The wait is over – here’s the Leeds Maths Tuition monthly review video for January 2017. That was a joke by the way.

In this video I spend a bit of time talking about the new GCSE and A Level maths specifications and exams – I’ve had a few discussions about this topic with some of my students and some of their parents over the last month. Many people have had their first taste of the new GCSE maths exams by now and I think it’s taken a lot of people by surprise just how different it may be compared to previous years exams. Are the changes good or bad? I think you would be hard pushed to find any GCSE maths students (and possibly teachers for that matter) who approve of the changes; well how about maths tutors? Well you can find out what this maths tutor thinks in the monthly review video.

I also talk about some books that I’ve read over the last month which were:

  • In the Key of Genius : The Extraordinary Life of Derek Paravicini – Adam Ockelford
  • Extraordinary People – Darrold A. Treffert
  • Moonwalking With Einstein : The Art and Science of Remembering Everything – Joshua Foer

These were some interesting books; the Darrold A. Treffert book was maybe a bit too in depth for me at this stage – I enjoyed reading it but I think I jumped in the deep end a bit with that one. The other two books were much more easy going. Anyway, watch the video and you’ll find out a bit more about them; though, of course the best thing to do is read them for yourself.

So I’ll be back next month, all being well, with the next monthly update; hopefully see you then. In the meantime, if you really can’t wait until next month (yeah right, whatever John) I’ll be writing my regular posts for my website so you can keep an eye out for those. TTFN.

Here is my monthly review video for December 2016. It was a fairly quiet month in terms of tuition because of Christmas and New Year; not much maths-y stuff going on but there was still plenty happening in other areas.

So in this video I talk about my new toy – a Moyu Hualong speedcube. I love this thing; I wouldn’t call myself a speedcuber but this is definitely giving me the nudge to learn to be one. I’ve always been a bit reluctant to go down the route of learning to be a speedcuber; the reason being that I didn’t think I was up to it because whenever I tried to speed things up with my Rubik’s Cube solving I could get to a certain point and then I would hit a brick wall at just under 1 minute. It turns out that there is a huge difference between a bog-standard Rubik’s Cube and a speedcube and I’ll show you in this video what those differences are and how they genuinely make a difference.

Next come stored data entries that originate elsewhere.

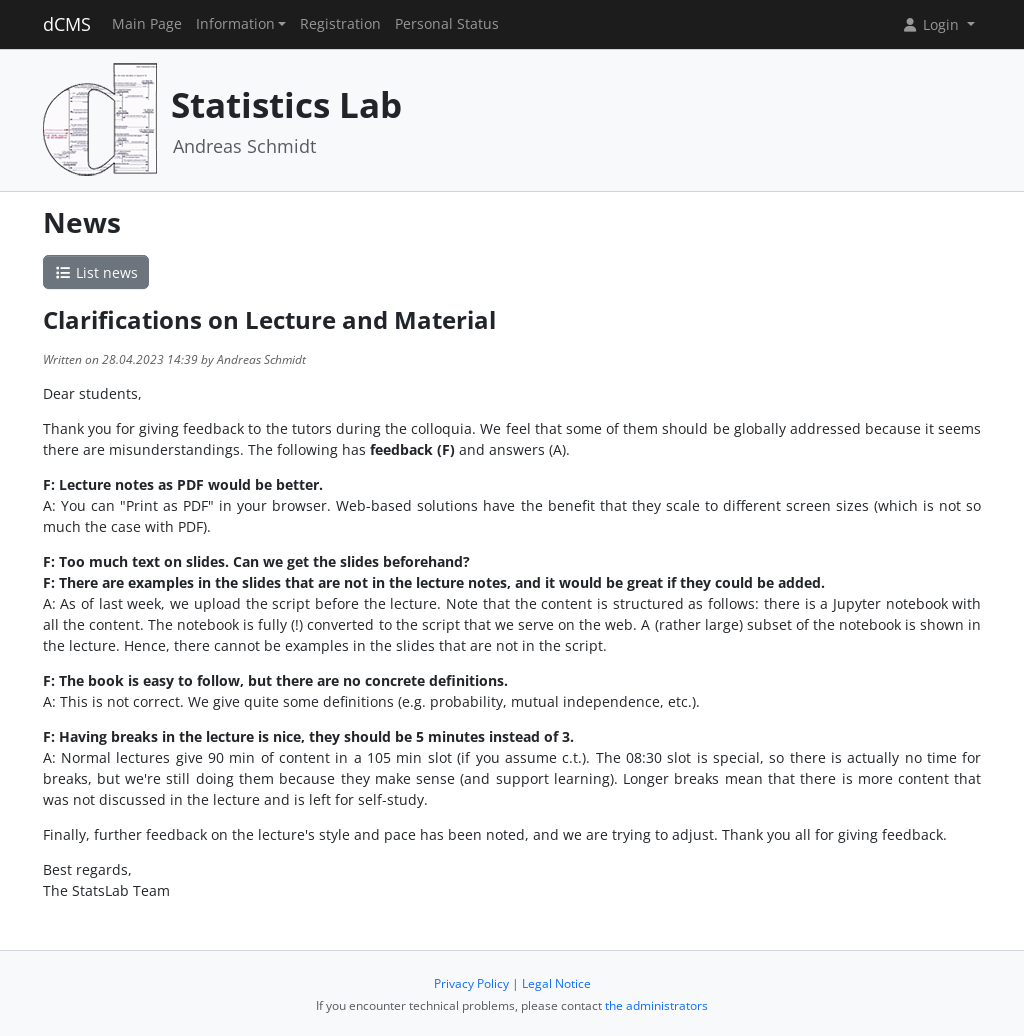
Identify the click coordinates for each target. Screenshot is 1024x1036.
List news (96, 272)
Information (235, 24)
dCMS (67, 24)
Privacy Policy (471, 983)
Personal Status (447, 24)
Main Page (147, 24)
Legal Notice (556, 983)
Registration (340, 24)
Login (932, 24)
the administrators (656, 1005)
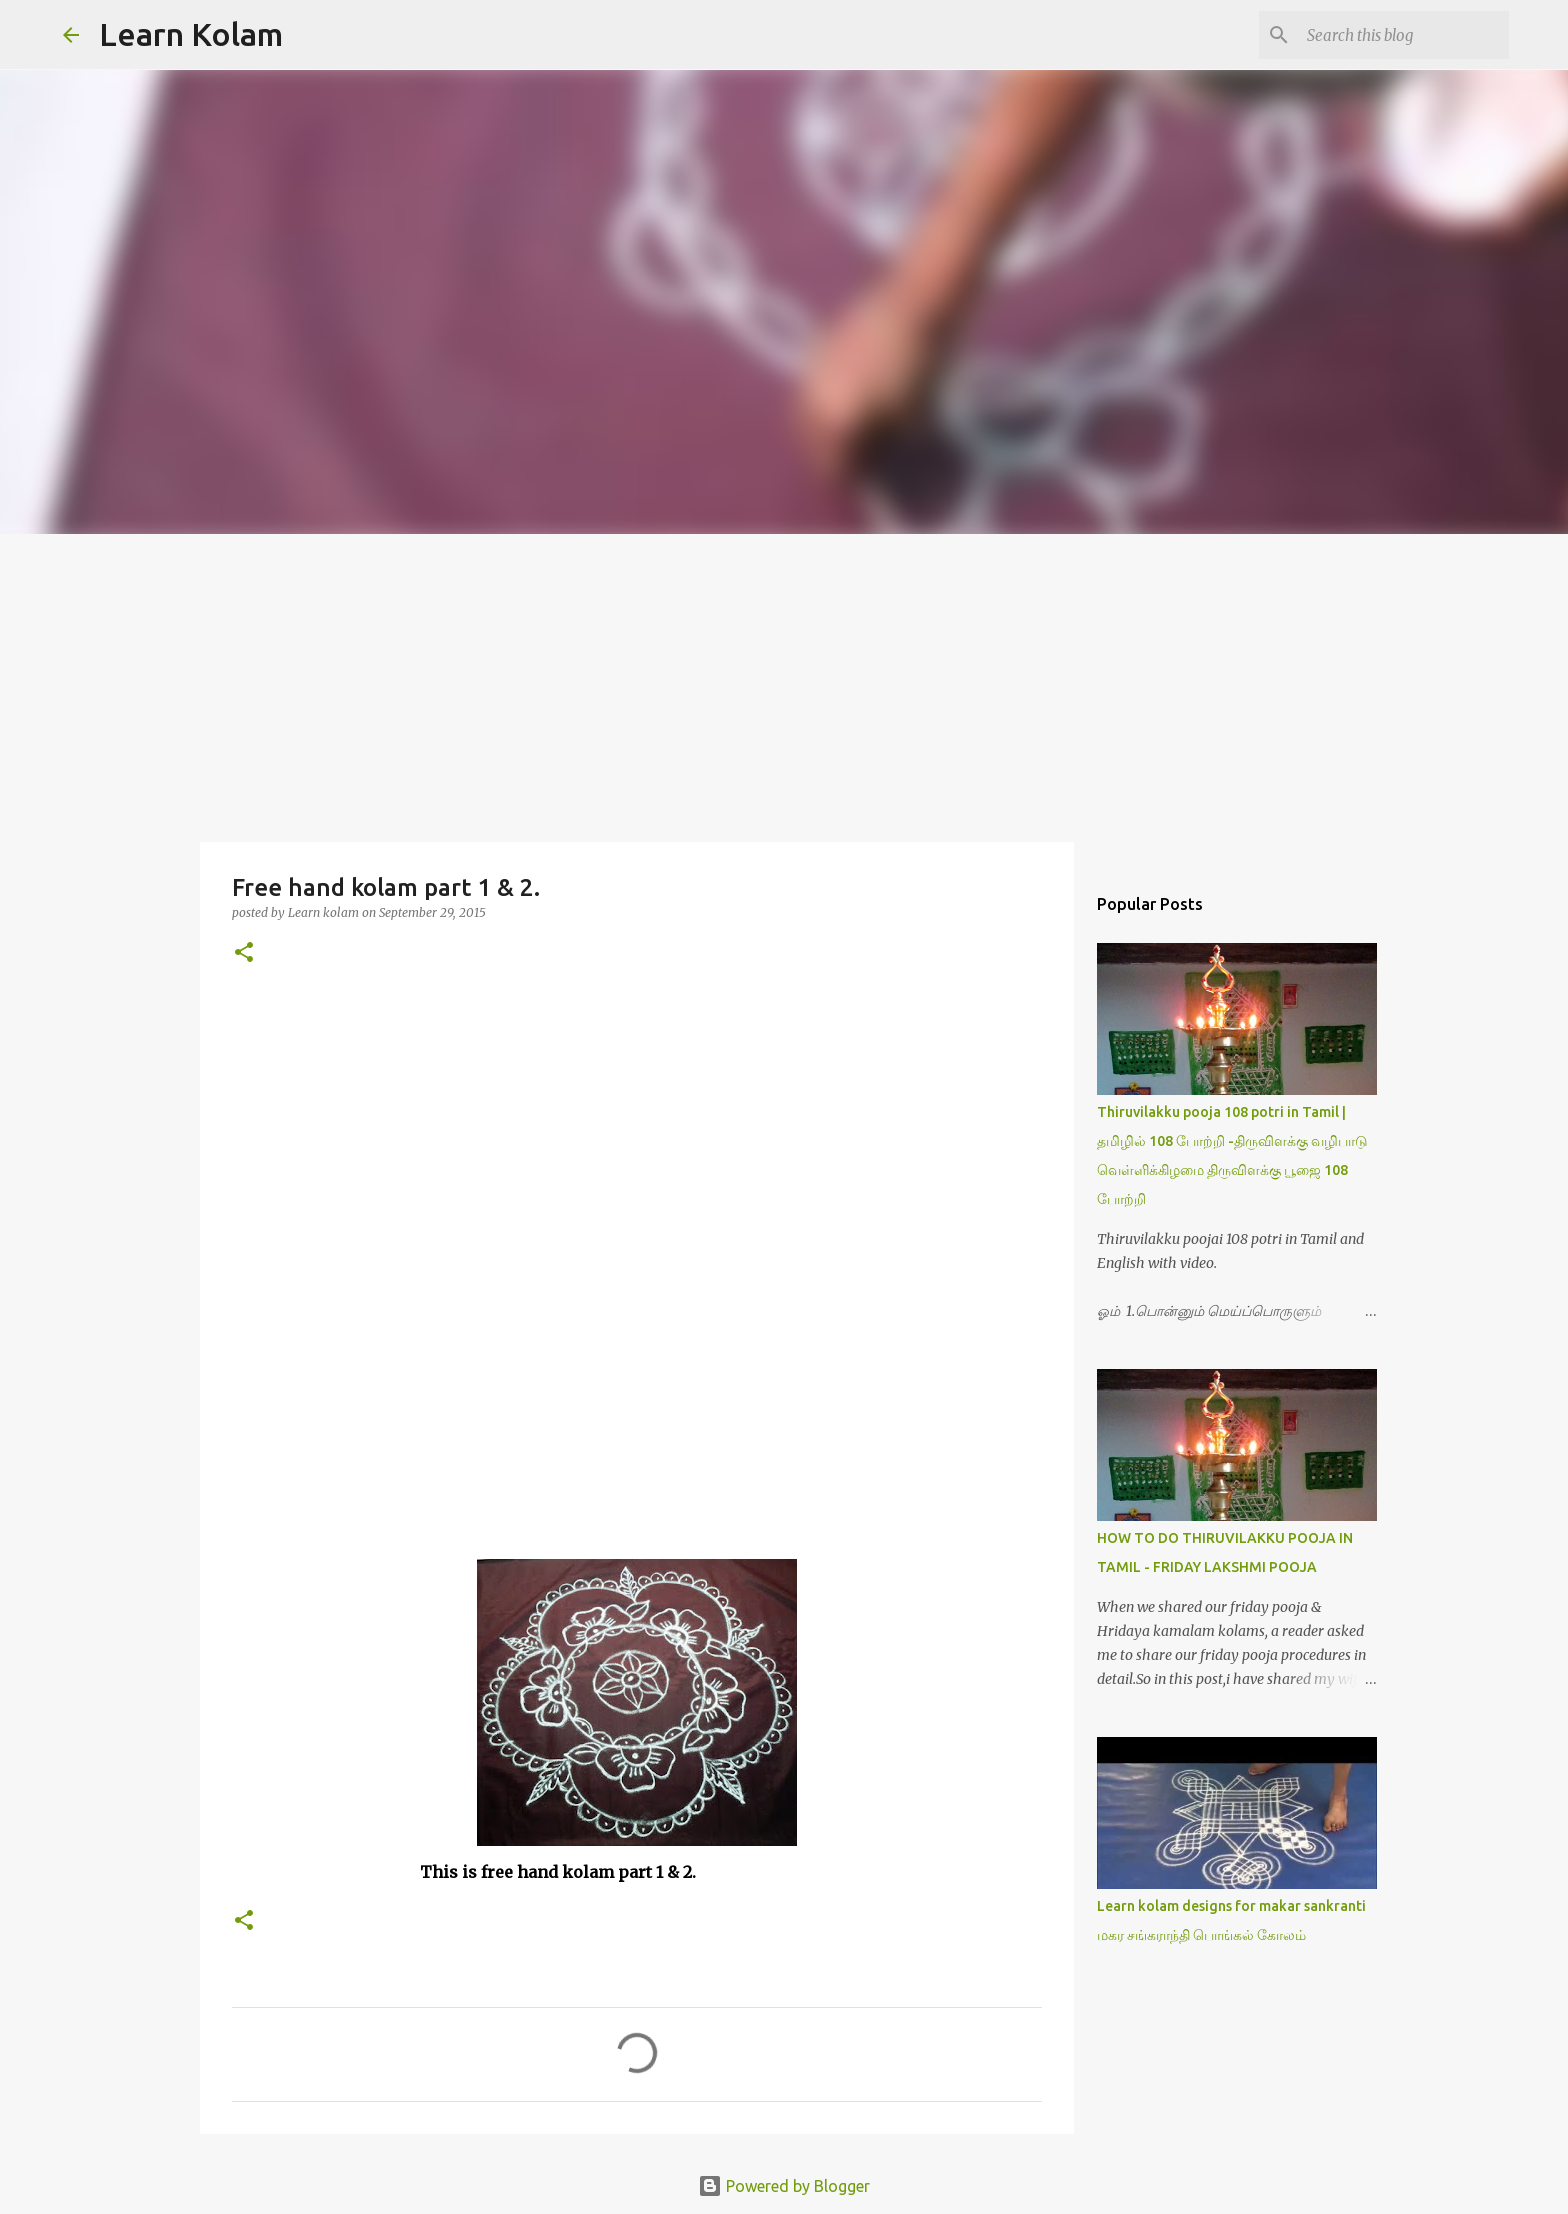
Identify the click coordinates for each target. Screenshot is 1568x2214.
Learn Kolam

I’ll also talk a little bit about the books that I got round to reading which were

  • Born on a Blue Day – Daniel Tammet
  • The Real Rain Man Kim Peek – Fran Peek
  • 1984 – George Orwell

I’ll be doing another video next month and I think that I’ll have quite a bit to talk about in a month’s time because I’ve got a few projects that I’m working on so hopefully I’ll be able to give a bit of insight into what I’m up to. For the time being, though – Happy New Year and I’ll see you in next month’s video.


Well here it is – I know you’ve all been waiting for this; the Leeds Maths Tuition monthly review for November 2016. It’s been a good month – nothing special but I’ve been having quite a bit of fun. For a start I had to relearn how to solve my Rubik’s Cube – it’s about ten years since I first figured out how to solve the cube and it’s about three years since I last actually bothered to solve it so unsurprisingly I forgot how to do it. Actually it wasn’t all that bad having to re-learn – I really only had to figure out a little bit and then I was away – good old muscle memory!

I’ve also been playing around with my Japanese abacus (soroban) – this also inspired me to learn more about Japanese mathematics so I’ve done a short review of a book called ‘The History of Japanese Mathematics’ by David Eugene Smith; I’ll leave you to guess what it’s about. I mentioned my soroban in last month’s video when I’d dug it out and blown off the cobwebs – I’m really starting to get into it and it’s also got me onto something called Flash Anzan which is a technique for doing mental arithmetic. I’ve started to look into this technique for doing mental arithmetic – it seems to be quite popular in Japan (at least to the point where they have national Flash Anzan championships) but I think it would be really difficult to make it in any way mainstream in the UK.

Well I don’t want to give too much away about what’s in the video – just watch it if you really want to know. There’s nothing in it that will really help you with your studies – that comes in some of my other videos – but it’s just me getting a few things off my chest. I’ll be doing another video next month and who knows what I’ll be talking about. I bet you can’t wait!

So here is my first monthly review video – I decided to make this video just to share with you what’s been going on over the last few weeks in my life as a professional maths tutor. Sometimes I get some really interesting questions from my students during lessons and I thought that it would be a good idea to share some of those questions and their answers with you.

In this video, for example, I discuss weak and strong forms of proof by induction – usually A Level Further Maths students will only really get familiar with weak induction but strong induction is a lifesaver in some cases where weak induction just wouldn’t cut it. I also talk about functions as I was asked some really good questions about functions in one of my lessons when I was doing transformations of graphs with a GCSE student of mine.

I made a couple of videos over the last month – one was about how to improve your GCSE Maths and the other was how to improve your A Level Maths. There will be another couple of videos over the next month so keep an eye out for them.

Other things that I touch on are a couple of books that I read over the last month. The first was Alan Sugar’s Autobiography – I know, I know, it’s not exactly a maths book but I read it anyway. I also read Surely You’re Joking Mr. Feynman by Richard Feynman, which is another autobiography, and I started reading, or should I say working through, The Works of Archimedes (that’s the famous Greek scientist Archimedes).

And lastly I introduce my new friend the Soroban (Japanese abacus) which I’ve started to learn to use. I’ve only been learning for a weeks or so but things are going in the right direction. I’ve found a link that is really useful for learning – it doesn’t tell you how to use a soroban but it throws up random addition problems so that you have to try to figure them out on the soroban; it’s something called Flash Anzan and has been really useful so far in getting me used to the various combinations that you need to know to use the soroban.